**WHAT TO PRODUCE**. A single figure is required: the number of lines in the listing below containing the word "clock".

**EXTRACTED RECORDS**.
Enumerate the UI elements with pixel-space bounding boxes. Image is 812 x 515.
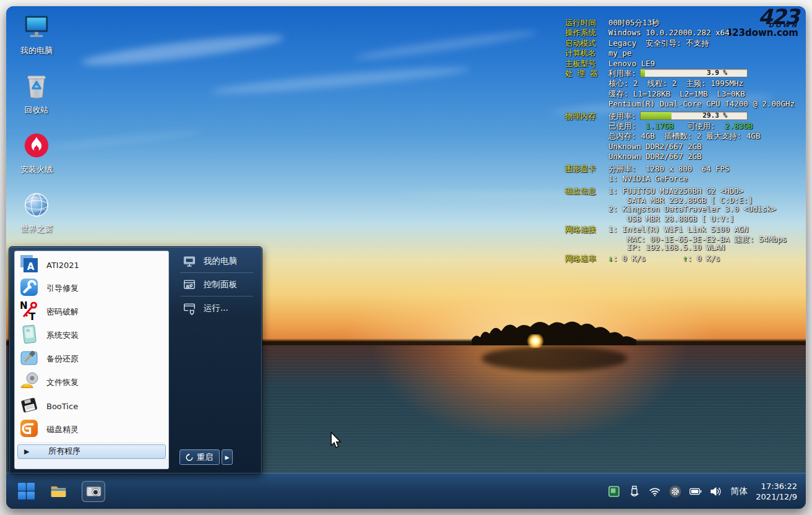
restart-button[interactable]: 重启 <box>179 449 220 465</box>
system-info-row: 运行时间00时05分13秒 <box>565 18 804 28</box>
system-info-label <box>565 121 608 131</box>
system-info-row: 启动模式Legacy 安全引导: 不支持 <box>565 38 804 48</box>
start-menu-place-2[interactable]: 控制面板 <box>171 274 258 295</box>
system-info-value: ↓: 0 K/s ↑: 0 K/s <box>608 254 720 264</box>
clock-date: 2021/12/9 <box>756 491 797 502</box>
battery-icon[interactable] <box>689 485 702 498</box>
wifi-icon[interactable] <box>649 485 661 498</box>
taskbar-clock[interactable]: 17:36:22 2021/12/9 <box>756 481 797 502</box>
desktop-icon-4[interactable]: 世界之窗 <box>10 191 63 235</box>
restart-label: 重启 <box>197 452 213 463</box>
usage-progress-bar: 29.3 % <box>640 111 748 120</box>
system-info-label <box>565 89 608 99</box>
desktop-icon-3[interactable]: 安装火绒 <box>10 131 63 175</box>
desktop-icon-label: 我的电脑 <box>20 45 53 56</box>
start-menu-app-label: 备份还原 <box>46 353 79 365</box>
taskbar-tray: 简体 17:36:22 2021/12/9 <box>608 481 806 502</box>
start-menu-place-3[interactable]: 运行... <box>171 298 258 318</box>
system-info-label: 处 理 器 <box>565 69 608 79</box>
start-menu-app-3[interactable]: NT密码破解 <box>15 300 168 324</box>
system-info-value: my_pe <box>608 48 632 58</box>
start-menu-app-8[interactable]: 磁盘精灵 <box>15 418 168 441</box>
place-separator <box>180 296 253 296</box>
desktop-icon-label: 回收站 <box>25 105 49 116</box>
system-info-value: 核心: 2 线程: 2 主频: 1995MHz <box>608 79 743 89</box>
start-menu-place-label: 控制面板 <box>204 279 237 290</box>
start-menu-app-label: 系统安装 <box>46 330 79 341</box>
file-explorer-button[interactable] <box>50 482 67 500</box>
start-menu-bottom-strip <box>15 459 168 469</box>
island-reflection <box>482 345 628 371</box>
system-info-value: 已使用: 1.17GB 可使用: 2.83GB <box>608 121 753 131</box>
image-viewer-tray-icon[interactable] <box>608 485 620 498</box>
system-info-row: 处 理 器利用率:3.9 % <box>565 69 804 79</box>
desktop-icon-2[interactable]: 回收站 <box>10 72 63 116</box>
volume-icon[interactable] <box>710 485 722 498</box>
system-install-icon <box>19 324 39 347</box>
start-button[interactable] <box>17 482 35 500</box>
system-info-row: Unknown DDR2/667 2GB <box>565 152 804 162</box>
start-menu: AATI2021引导修复NT密码破解系统安装备份还原文件恢复BooTice磁盘精… <box>9 246 262 474</box>
system-info-value: Windows 10.0.22000.282 x64 <box>608 28 730 38</box>
settings-gear-icon[interactable] <box>669 485 681 498</box>
system-info-row: 网络连接1: Intel(R) WiFi Link 5100 AGN <box>565 225 804 235</box>
desktop: 423 DOWN 423down.com 我的电脑回收站安装火绒世界之窗 运行时… <box>6 6 806 509</box>
ime-indicator[interactable]: 简体 <box>730 486 748 497</box>
start-menu-place-label: 运行... <box>204 303 228 314</box>
all-programs-label: 所有程序 <box>48 446 80 457</box>
system-info-label <box>565 142 608 152</box>
system-info-label <box>565 99 608 109</box>
system-info-row: MAC: 00-1E-65-3E-E2-BA 速度: 54Mbps <box>565 235 804 244</box>
screenshot-tool-button[interactable] <box>82 481 105 502</box>
start-menu-app-label: ATI2021 <box>46 261 79 270</box>
svg-text:A: A <box>27 261 35 272</box>
system-info-value: MAC: 00-1E-65-3E-E2-BA 速度: 54Mbps <box>608 235 787 244</box>
start-menu-app-1[interactable]: AATI2021 <box>15 253 168 277</box>
start-menu-app-7[interactable]: BooTice <box>15 394 168 418</box>
system-info-row: USB MBR 28.88GB [ U:V:] <box>565 215 804 223</box>
system-info-value: USB MBR 28.88GB [ U:V:] <box>608 215 734 223</box>
password-crack-icon: NT <box>19 301 39 323</box>
system-info-value: SATA MBR 232.89GB [ C:D:E:] <box>608 196 753 205</box>
backup-restore-icon <box>19 348 39 370</box>
system-info-label: 网络连接 <box>565 225 608 235</box>
system-info-value: 总内存: 4GB 插槽数: 2 最大支持: 4GB <box>608 131 760 141</box>
system-info-label <box>565 174 608 184</box>
computer-outline-icon <box>183 254 204 268</box>
start-menu-app-6[interactable]: 文件恢复 <box>15 371 168 394</box>
restart-options-arrow[interactable]: ▶ <box>222 449 233 465</box>
system-info-panel: 运行时间00时05分13秒操作系统Windows 10.0.22000.282 … <box>565 18 804 264</box>
bootice-icon <box>19 395 39 417</box>
start-menu-app-2[interactable]: 引导修复 <box>15 277 168 300</box>
system-info-row: 操作系统Windows 10.0.22000.282 x64 <box>565 28 804 38</box>
system-info-label <box>565 152 608 162</box>
start-menu-app-4[interactable]: 系统安装 <box>15 324 168 347</box>
start-menu-app-5[interactable]: 备份还原 <box>15 347 168 371</box>
system-info-row: 图形显卡分辨率: 1280 x 800 64 FPS <box>565 164 804 174</box>
system-info-value: 使用率:29.3 % <box>608 111 748 121</box>
desktop-icon-1[interactable]: 我的电脑 <box>10 12 63 56</box>
system-info-label <box>565 204 608 214</box>
setting-sun <box>526 334 545 348</box>
usb-eject-icon[interactable] <box>628 485 641 498</box>
start-menu-place-1[interactable]: 我的电脑 <box>171 251 258 271</box>
start-menu-place-label: 我的电脑 <box>204 256 237 267</box>
taskbar: 简体 17:36:22 2021/12/9 <box>6 473 806 509</box>
system-info-value: 00时05分13秒 <box>608 18 660 28</box>
system-info-value: 1: Intel(R) WiFi Link 5100 AGN <box>608 225 748 235</box>
boot-repair-icon <box>19 277 39 300</box>
system-info-label: 启动模式 <box>565 38 608 48</box>
ati2021-icon: A <box>19 254 39 276</box>
system-info-value: 分辨率: 1280 x 800 64 FPS <box>608 164 730 174</box>
system-info-label: 计算机名 <box>565 48 608 58</box>
restart-icon <box>185 453 194 462</box>
start-menu-app-label: 文件恢复 <box>46 377 79 388</box>
system-info-row: 总内存: 4GB 插槽数: 2 最大支持: 4GB <box>565 131 804 141</box>
system-info-row: 主板型号Lenovo LE9 <box>565 59 804 69</box>
island-silhouette <box>472 314 636 345</box>
all-programs-button[interactable]: ▶ 所有程序 <box>17 444 166 459</box>
world-browser-icon <box>22 191 51 222</box>
start-menu-app-label: BooTice <box>46 402 78 411</box>
system-info-row: Pentium(R) Dual-Core CPU T4200 @ 2.00GHz <box>565 99 804 109</box>
system-info-row: 1: NVIDIA GeForce <box>565 174 804 184</box>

**ANSWER TO THIS TASK**. 2